**Aim of the task**
Copy the entries below word for word, but omit any pictures they contain.
______
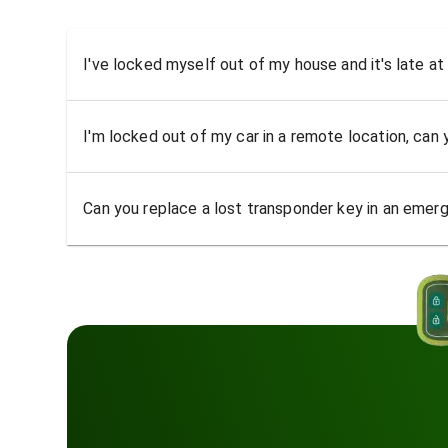
I've locked myself out of my house and it's late at
I'm locked out of my car in a remote location, can
Can you replace a lost transponder key in an emer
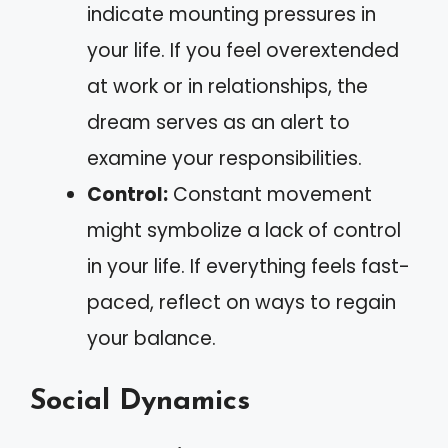
indicate mounting pressures in
your life. If you feel overextended
at work or in relationships, the
dream serves as an alert to
examine your responsibilities.
Control:
Constant movement
might symbolize a lack of control
in your life. If everything feels fast-
paced, reflect on ways to regain
your balance.
Social Dynamics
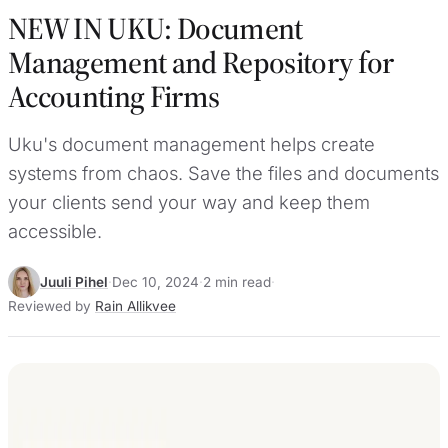
NEW IN UKU: Document
Management and Repository for
Accounting Firms
Uku's document management helps create
systems from chaos. Save the files and documents
your clients send your way and keep them
accessible.
Juuli Pihel
·
Dec 10, 2024
·
2 min read
·
Reviewed by
Rain Allikvee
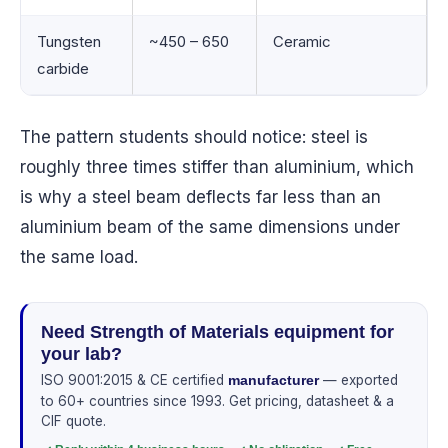
Tungsten
~450 – 650
Ceramic
carbide
The pattern students should notice: steel is
roughly three times stiffer than aluminium, which
is why a steel beam deflects far less than an
aluminium beam of the same dimensions under
the same load.
Need Strength of Materials equipment for
your lab?
ISO 9001:2015 & CE certified
— exported
manufacturer
to 60+ countries since 1993. Get pricing, datasheet & a
CIF quote.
______
**Exercise output**
I've locked myself out of my house and it's late at
I'm locked out of my car in a remote location, can
Can you replace a lost transponder key in an emer
indicate mounting pressures in
your life. If you feel overextended
at work or in relationships, the
dream serves as an alert to
examine your responsibilities.
Control:
Constant movement
might symbolize a lack of control
in your life. If everything feels fast-
paced, reflect on ways to regain
your balance.
Social Dynamics
NEW IN UKU: Document
Management and Repository for
Accounting Firms
Uku's document management helps create
systems from chaos. Save the files and documents
your clients send your way and keep them
accessible.
Juuli Pihel
·
Dec 10, 2024
·
2 min read
·
Reviewed by
Rain Allikvee
Tungsten
~450 – 650
Ceramic
carbide
The pattern students should notice: steel is
roughly three times stiffer than aluminium, which
is why a steel beam deflects far less than an
aluminium beam of the same dimensions under
the same load.
Need Strength of Materials equipment for
your lab?
ISO 9001:2015 & CE certified
— exported
manufacturer
to 60+ countries since 1993. Get pricing, datasheet & a
CIF quote.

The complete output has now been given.